Compras de dívida pelo Tesouro pressionam ouro e beneficiam bitcoin
No dia 19 de agosto de 2026, o Departamento do Tesouro dos Estados Unidos ampliou a capacidade de recompra de títulos de longo prazo. O teto por operação subiu de dois bilhões para pelo menos quatro bilhões de dólares, conforme nota oficial publicada no site da instituição. O secretário Scott Bessent classificou a medida como resposta à deterioração da liquidez na ponta longa da curva de juros, setor que vinha registrando ausência de compradores desde junho.
A mecânica não cria dinheiro novo. O Tesouro troca vencimentos curtos por títulos com prazo de dez a trinta anos, recomprando papéis que os investidores querem vender. A consequência é uma força compradora concentrada na parte da curva que mais sofria com a falta de demanda. As operações estão programadas para ocorrer entre 9 de setembro e 4 de novembro, segundo o calendário da pasta, e podem ser financiadas pelo saldo do Tesouro Geral, que gira em torno de 950 bilhões de dólares.
O índice do dólar americano caiu 0,9 %, para 98,8, o menor nível desde 29 de maio. O movimento reflete a percepção de que juros longos mais baixos reduzem a vantagem cambial da moeda americana. Com o dólar mais fraco, ativos de reserva não remunerados ficam relativamente mais baratos para quem opera fora da zona do dólar.

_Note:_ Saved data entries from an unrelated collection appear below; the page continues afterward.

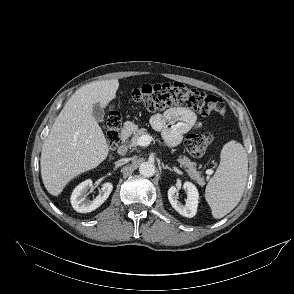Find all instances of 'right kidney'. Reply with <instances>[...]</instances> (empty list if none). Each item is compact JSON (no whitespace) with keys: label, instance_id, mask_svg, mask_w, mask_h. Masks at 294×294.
I'll return each instance as SVG.
<instances>
[{"label":"right kidney","instance_id":"1","mask_svg":"<svg viewBox=\"0 0 294 294\" xmlns=\"http://www.w3.org/2000/svg\"><path fill=\"white\" fill-rule=\"evenodd\" d=\"M92 186V180L88 179L80 183L72 192L71 205L79 213H88L100 207L109 197L113 190V185L106 182L102 185V191L93 200L87 199V191Z\"/></svg>","mask_w":294,"mask_h":294}]
</instances>
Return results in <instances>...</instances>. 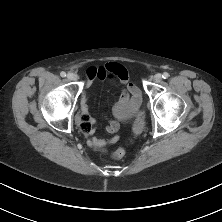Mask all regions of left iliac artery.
<instances>
[{"label": "left iliac artery", "instance_id": "44dca946", "mask_svg": "<svg viewBox=\"0 0 222 222\" xmlns=\"http://www.w3.org/2000/svg\"><path fill=\"white\" fill-rule=\"evenodd\" d=\"M169 76H170V75H169V73H167V72H164V73L162 74V78H163V79H167Z\"/></svg>", "mask_w": 222, "mask_h": 222}]
</instances>
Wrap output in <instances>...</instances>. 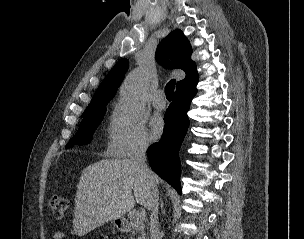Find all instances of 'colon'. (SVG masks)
<instances>
[{"label": "colon", "mask_w": 304, "mask_h": 239, "mask_svg": "<svg viewBox=\"0 0 304 239\" xmlns=\"http://www.w3.org/2000/svg\"><path fill=\"white\" fill-rule=\"evenodd\" d=\"M70 200L65 196H53L50 199V207L56 218H63L70 209Z\"/></svg>", "instance_id": "colon-1"}]
</instances>
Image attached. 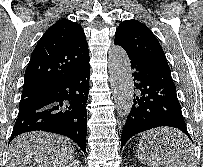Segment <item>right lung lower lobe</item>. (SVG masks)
Returning <instances> with one entry per match:
<instances>
[{"instance_id":"obj_1","label":"right lung lower lobe","mask_w":203,"mask_h":167,"mask_svg":"<svg viewBox=\"0 0 203 167\" xmlns=\"http://www.w3.org/2000/svg\"><path fill=\"white\" fill-rule=\"evenodd\" d=\"M89 60L63 78L47 94L22 99L10 140L42 130L71 138L86 152Z\"/></svg>"}]
</instances>
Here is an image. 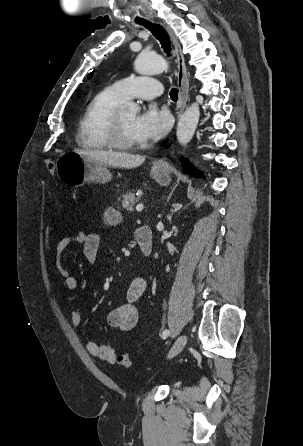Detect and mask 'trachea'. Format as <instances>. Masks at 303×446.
I'll use <instances>...</instances> for the list:
<instances>
[{"label": "trachea", "mask_w": 303, "mask_h": 446, "mask_svg": "<svg viewBox=\"0 0 303 446\" xmlns=\"http://www.w3.org/2000/svg\"><path fill=\"white\" fill-rule=\"evenodd\" d=\"M145 28L149 29L154 37L159 40L162 48L167 54H170L171 44L170 39L167 32L161 26L157 24H152L151 22H143L141 23ZM170 97L173 101H177L178 98V89L172 88L170 91Z\"/></svg>", "instance_id": "1"}]
</instances>
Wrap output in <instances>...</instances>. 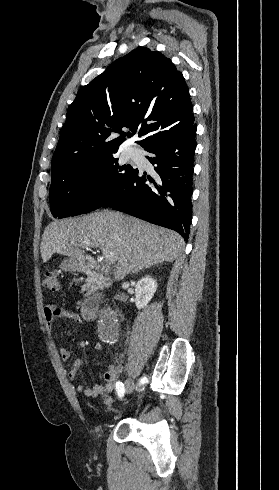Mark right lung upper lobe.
<instances>
[{"instance_id":"right-lung-upper-lobe-1","label":"right lung upper lobe","mask_w":279,"mask_h":490,"mask_svg":"<svg viewBox=\"0 0 279 490\" xmlns=\"http://www.w3.org/2000/svg\"><path fill=\"white\" fill-rule=\"evenodd\" d=\"M183 75L160 52L141 47L114 61L82 87L67 111L52 159V179L138 134L144 149L194 126ZM130 128L132 133L121 131ZM121 134L111 139L115 134Z\"/></svg>"}]
</instances>
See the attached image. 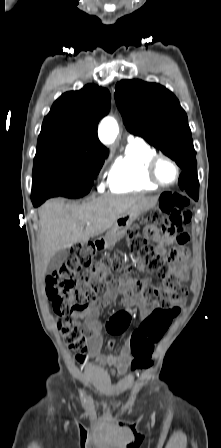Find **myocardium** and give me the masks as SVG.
I'll list each match as a JSON object with an SVG mask.
<instances>
[{
    "label": "myocardium",
    "mask_w": 221,
    "mask_h": 448,
    "mask_svg": "<svg viewBox=\"0 0 221 448\" xmlns=\"http://www.w3.org/2000/svg\"><path fill=\"white\" fill-rule=\"evenodd\" d=\"M161 160H167L168 162H170L174 166V168L176 170L175 179L172 182H170V183H165V182L161 181L160 178L157 175V166H158V163ZM180 174H181L180 166L178 165V163L173 158H171L168 155L156 154L154 157H152L150 159V161L148 162V165H147V177H148V179L152 183H154L155 185H157L159 187H170V186H173L174 184H176L178 182Z\"/></svg>",
    "instance_id": "1"
}]
</instances>
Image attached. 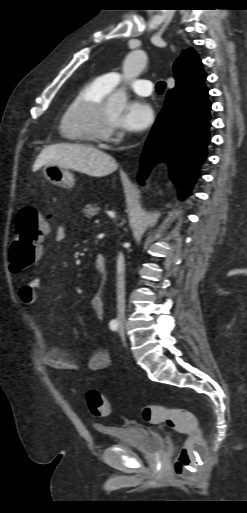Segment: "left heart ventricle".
Segmentation results:
<instances>
[{"label":"left heart ventricle","mask_w":247,"mask_h":513,"mask_svg":"<svg viewBox=\"0 0 247 513\" xmlns=\"http://www.w3.org/2000/svg\"><path fill=\"white\" fill-rule=\"evenodd\" d=\"M118 110L115 109L112 105L110 104H107L106 105V109H105V115H106V118L111 121V122H115V120L117 119L118 117Z\"/></svg>","instance_id":"b2bd125f"}]
</instances>
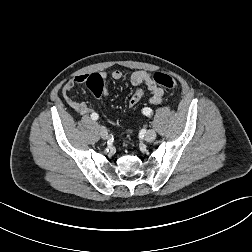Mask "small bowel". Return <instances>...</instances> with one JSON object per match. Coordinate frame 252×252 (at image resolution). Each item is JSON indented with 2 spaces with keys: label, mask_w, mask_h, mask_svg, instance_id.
<instances>
[{
  "label": "small bowel",
  "mask_w": 252,
  "mask_h": 252,
  "mask_svg": "<svg viewBox=\"0 0 252 252\" xmlns=\"http://www.w3.org/2000/svg\"><path fill=\"white\" fill-rule=\"evenodd\" d=\"M105 77V75H102ZM88 75L82 74L78 75L70 80H68L61 89L62 97L65 102L79 115L87 116L93 112V109L90 108L86 103L73 100L69 94L77 84H82L86 81ZM111 77L117 81L129 80L132 85L140 86L142 83H145L150 91V103L154 105H158L162 103L164 96V89L156 84L153 80V76L151 73L143 70L133 71L129 76L125 75L120 70H115L112 72Z\"/></svg>",
  "instance_id": "c3829d8e"
}]
</instances>
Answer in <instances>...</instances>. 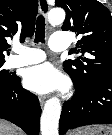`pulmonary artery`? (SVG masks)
<instances>
[{
  "mask_svg": "<svg viewBox=\"0 0 112 135\" xmlns=\"http://www.w3.org/2000/svg\"><path fill=\"white\" fill-rule=\"evenodd\" d=\"M68 47V40L65 34L54 33L49 40V48L52 51H63ZM15 55L10 64L12 67L26 66L30 64H35L43 61L45 59V53L40 49L29 48L26 46H16Z\"/></svg>",
  "mask_w": 112,
  "mask_h": 135,
  "instance_id": "obj_1",
  "label": "pulmonary artery"
}]
</instances>
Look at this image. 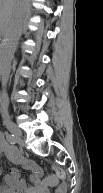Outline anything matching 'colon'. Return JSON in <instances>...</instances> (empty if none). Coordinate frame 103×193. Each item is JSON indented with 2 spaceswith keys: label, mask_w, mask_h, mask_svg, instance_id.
<instances>
[{
  "label": "colon",
  "mask_w": 103,
  "mask_h": 193,
  "mask_svg": "<svg viewBox=\"0 0 103 193\" xmlns=\"http://www.w3.org/2000/svg\"><path fill=\"white\" fill-rule=\"evenodd\" d=\"M56 173L60 178H64V172L61 169H56Z\"/></svg>",
  "instance_id": "1"
}]
</instances>
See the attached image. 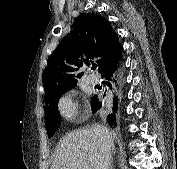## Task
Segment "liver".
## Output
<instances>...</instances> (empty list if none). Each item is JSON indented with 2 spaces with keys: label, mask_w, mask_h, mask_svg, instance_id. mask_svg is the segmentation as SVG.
Returning a JSON list of instances; mask_svg holds the SVG:
<instances>
[{
  "label": "liver",
  "mask_w": 177,
  "mask_h": 169,
  "mask_svg": "<svg viewBox=\"0 0 177 169\" xmlns=\"http://www.w3.org/2000/svg\"><path fill=\"white\" fill-rule=\"evenodd\" d=\"M100 143L93 128L66 134L58 145L50 169H101Z\"/></svg>",
  "instance_id": "liver-1"
}]
</instances>
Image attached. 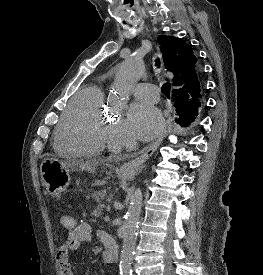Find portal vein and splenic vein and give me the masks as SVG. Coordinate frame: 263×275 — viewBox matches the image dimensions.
<instances>
[{
    "label": "portal vein and splenic vein",
    "instance_id": "18ae733b",
    "mask_svg": "<svg viewBox=\"0 0 263 275\" xmlns=\"http://www.w3.org/2000/svg\"><path fill=\"white\" fill-rule=\"evenodd\" d=\"M104 220H105V221H109V216H105V217H104Z\"/></svg>",
    "mask_w": 263,
    "mask_h": 275
}]
</instances>
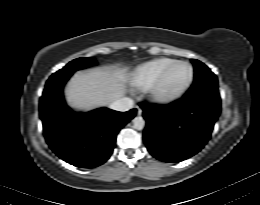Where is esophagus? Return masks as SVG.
Instances as JSON below:
<instances>
[{"mask_svg": "<svg viewBox=\"0 0 260 205\" xmlns=\"http://www.w3.org/2000/svg\"><path fill=\"white\" fill-rule=\"evenodd\" d=\"M137 108V114L142 115V109L139 106H136Z\"/></svg>", "mask_w": 260, "mask_h": 205, "instance_id": "1", "label": "esophagus"}]
</instances>
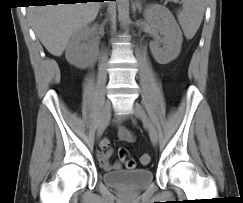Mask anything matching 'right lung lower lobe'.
Wrapping results in <instances>:
<instances>
[{"label":"right lung lower lobe","instance_id":"obj_1","mask_svg":"<svg viewBox=\"0 0 243 203\" xmlns=\"http://www.w3.org/2000/svg\"><path fill=\"white\" fill-rule=\"evenodd\" d=\"M61 1L62 2H60V3H75L74 1H77V0H61ZM80 1H85V0H80ZM97 1L99 2V1H104V0H97ZM114 1H116V0H114ZM38 5H40V4H38Z\"/></svg>","mask_w":243,"mask_h":203}]
</instances>
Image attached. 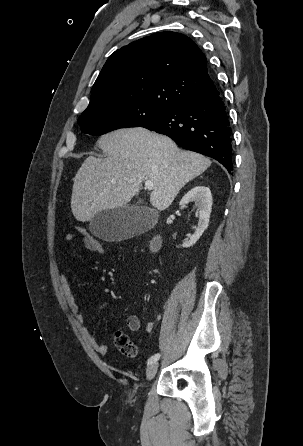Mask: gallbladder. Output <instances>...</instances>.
I'll use <instances>...</instances> for the list:
<instances>
[{
  "label": "gallbladder",
  "instance_id": "1",
  "mask_svg": "<svg viewBox=\"0 0 303 446\" xmlns=\"http://www.w3.org/2000/svg\"><path fill=\"white\" fill-rule=\"evenodd\" d=\"M155 213L138 206H123L97 213L90 222V231L103 240L114 241L147 230Z\"/></svg>",
  "mask_w": 303,
  "mask_h": 446
}]
</instances>
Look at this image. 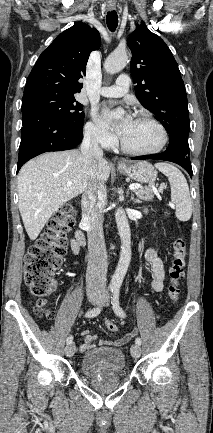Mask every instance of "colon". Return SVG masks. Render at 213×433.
Here are the masks:
<instances>
[{"instance_id": "colon-1", "label": "colon", "mask_w": 213, "mask_h": 433, "mask_svg": "<svg viewBox=\"0 0 213 433\" xmlns=\"http://www.w3.org/2000/svg\"><path fill=\"white\" fill-rule=\"evenodd\" d=\"M74 223V207L63 205L51 218L40 238L29 247L25 256V283L31 294L38 298L35 313L40 318L51 319L52 310L46 299L56 288L55 274L60 268L67 251V232ZM186 242L177 237L172 244V256L168 270V296L176 303L180 296V283L184 277ZM105 326L111 333L118 331L113 321H106Z\"/></svg>"}]
</instances>
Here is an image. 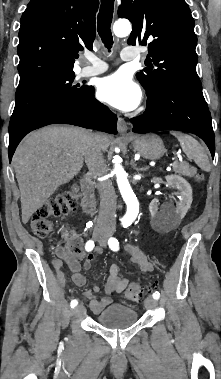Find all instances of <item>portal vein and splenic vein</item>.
Returning <instances> with one entry per match:
<instances>
[{
    "label": "portal vein and splenic vein",
    "instance_id": "1",
    "mask_svg": "<svg viewBox=\"0 0 221 379\" xmlns=\"http://www.w3.org/2000/svg\"><path fill=\"white\" fill-rule=\"evenodd\" d=\"M171 165H172L173 168H174V166L176 165V161H174Z\"/></svg>",
    "mask_w": 221,
    "mask_h": 379
}]
</instances>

O movimento do Tesouro e a reação do dólar
Os juros longos recuaram dez pontos-base na mesma sessão, segundo dados compilados pela imprensa financeira. A taxa do título de trinta anos revert parte da alta acumulada no verão americano. A reação mostrou que o mercado interpretou a iniciativa como contenção deliberada dos rendimentos, ainda que sem a compra direta de títulos pelo banco central.
Em sete dias, o bitcoin subiu 24 %, de 64.269 dólares para ultrapassar 81 mil dólares, segundo dados da CoinMarketCap. A criptomoeda atingiu o maior patamar em três meses e restabeleceu a narrativa de que atua como proteção contra a deterioração fiscal americana. A alta veio acompanhada de bilhões de dólares em liquidações de posições vendidas, segundo dados da CoinGlass.
Fundos de ouro e bitcoin receberam sete bilhões de dólares em entradas combinadas em cinco dias úteis após o anúncio. O levantamento mostrou demanda em aceleração. O fluxo reacendeu o chamado debasement trade, a operação que aposta na perda de poder de compra do fiat.
Eric Balchunas, analista sênior de ETFs, afirmou que o momento é mais significativo do que o volume em si.
O ouro acumulava alta de 13 % em agosto e chegou a ser negociado acima de 4.600 dólares por onça. O metal entrou em correção após o pico e apagou parte expressiva dos ganhos. A máxima do PAXG, lastreado em ouro físico, foi 4.679 dólares. A cotação caiu para 4.375 dólares, queda de 6,5 % do topo. A rejeição na região de 4.700 dólares coincidiu com a realização de lucro após o rali de agosto. A correção do ouro foi mais rápida que a do bitcoin, que manteve parte da valorização.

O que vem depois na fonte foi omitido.